La última prueba, la que pretendía despejar al candidato idóneo de los tres que quedábamos, no pudo realizarse debido a la noticia de la muerte de Elena. Esta llamada lo truncó todo a las puertas del final. Viendo mi estado, Barry tomó la decisión de postergar la prueba hasta al cabo de un mes, en diciembre. Puesto que los otros dos candidatos eran un inglés y un alemán, fijó en París el centro geométrico para el encuentro. Estuvimos de acuerdo.

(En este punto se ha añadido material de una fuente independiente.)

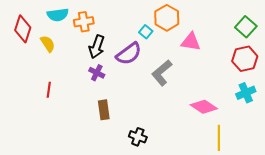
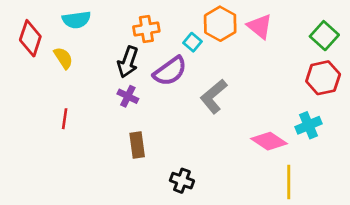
orange cross: (84, 22) -> (146, 29), moved
pink triangle: (191, 42) -> (260, 26), moved, turned 30
cyan cross: (246, 93) -> (309, 125), moved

¿Por qué le mentí a Elena? ¿Cómo llegué a hacer las cosas tan mal? Mi silencio farisaico era una medida cautelar. Quería evitar un conflicto innecesario, una dolorosa crisis. Me dije que si conseguía el puesto haría frente al vendaval, pero entonces yo me sentiría mucho más fuerte en mi posición. Me había convencido a mí mismo de que en realidad no la quería, ni la necesitaba, incluso de que sería mucho más feliz lejos de ella.

I don't see the smoking gun. Cuando regresé precipitadamente a Madrid, descubrí aterrado que sí había revólver humeante; yo lo empuñaba, y yo había apretado el gatillo.

4

Sus guisos la habían sobrevivido y durante los primeros días me sirvieron de alimento. Los cajones del congelador estaban llenos. Era tan ordenada y meticulosa que en cada fiambrera adhería una etiqueta manuscrita:

BONITO ESCABECHADO

(3 raciones)

11-10-92

Era puntillosa y lo fechaba todo: fotografías, libros que compraba… Las fechas estuvieron siempre presentes en su vida. Cuando se acabaron sus guisos y pasé a consumir filetes de ternera hormonada envasados al vacío en bandejas de poliestileno, mi madre se presentó con varias cazuelas de comida casera.

– ¡Dios mío, cómo está la casa!

Iba de aquí para allá recogiéndolo todo, sacudiendo la funda del sillón y metiendo ropa sucia en la lavadora. Estas faenas contribuían a su bienestar. Hacía mucho tiempo que no le daba la oportunidad de sentirse tan madre.